In this architecture, the use of needs creates a direct dependency. If job2.1 fails and allow_failure is false, job3.0 will start. However, a significant side effect occurs: once job3.0 starts due to the failure of a preceding job, all subsequent stages and jobs may still be marked as skipped if the overall pipeline state remains "failed." This means that while the failure-handling job executes, the "happy path" of the pipeline is severed, and the pipeline will not automatically recover to run later successful stages unless specifically configured to do so.

Practical Application: Failure-Specific Branching

The use of on_failure is often a solution to issues where shell scripts within a job cannot accurately detect failure states due to how GitLab runners handle exit codes. Some users have reported that if statements within a script block are entered even when a process exits with 0 or when a folder is correctly created.
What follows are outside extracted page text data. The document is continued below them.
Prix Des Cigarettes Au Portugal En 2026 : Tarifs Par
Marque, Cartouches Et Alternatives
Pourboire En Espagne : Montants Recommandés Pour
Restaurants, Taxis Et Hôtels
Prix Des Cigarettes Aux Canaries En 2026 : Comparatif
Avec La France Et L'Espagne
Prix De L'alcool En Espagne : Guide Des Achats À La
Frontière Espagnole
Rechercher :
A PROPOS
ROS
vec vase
By moving the fallback logic into a separate job with when: on_failure, the developer shifts the responsibility of failure detection from the shell script to the GitLab CI coordinator. This ensures that the recovery action—such as creating a branch on GitHub from a GitLab runner—only occurs when the primary job truly fails. This architectural shift reduces the complexity of the script and increases the reliability of the pipeline's conditional execution.

Analysis of Failure Patterns

The implementation of on_failure reveals a fundamental tension in GitLab CI between "Pipeline Status" and "Job Execution."
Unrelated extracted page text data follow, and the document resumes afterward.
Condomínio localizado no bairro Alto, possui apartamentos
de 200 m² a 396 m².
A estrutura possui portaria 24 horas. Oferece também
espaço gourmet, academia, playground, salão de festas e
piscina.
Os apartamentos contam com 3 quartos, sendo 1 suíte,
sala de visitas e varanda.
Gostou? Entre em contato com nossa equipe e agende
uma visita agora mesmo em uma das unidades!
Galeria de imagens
The primary issue is that on_failure is not a trigger for "any error," but a trigger for a "Pipeline Failure State." When a user employs allow_failure: true, they are explicitly telling the coordinator that the error should not change the pipeline state. Consequently, any job waiting for an on_failure trigger is waiting for a state change that will never happen.

Furthermore, the inconsistency between when as a top-level keyword and when within rules suggests a divergence in how GitLab processes job eligibility. In a top-level when configuration, the runner evaluates the state of the entire pipeline. In a rules configuration, the evaluation is more focused on the specific conditions defined in the rule list. When a user tries to use rules to simulate an always behavior (by listing both on_success and on_failure), the system may fail to execute the job because it treats the rules as a set of mutually exclusive conditions for the job's existence, rather than a set of triggers for its execution.

To achieve a truly robust failure handling system, the following architectural principles should be applied:

Use allow_failure: false for any job whose failure must trigger a subsequent recovery or cleanup job.
Avoid relying on rules for status-based variables if the goal is to ensure a job runs in all scenarios; instead, use when: always or separate jobs for success and failure.
Utilize needs to create direct dependencies for failure handling, but be aware that this does not automatically clear the "failed" status of the pipeline for subsequent stages.
Shift complex conditional shell logic (e.g., checking for directory existence) into separate on_failure jobs to utilize the CI coordinator's native exit code tracking.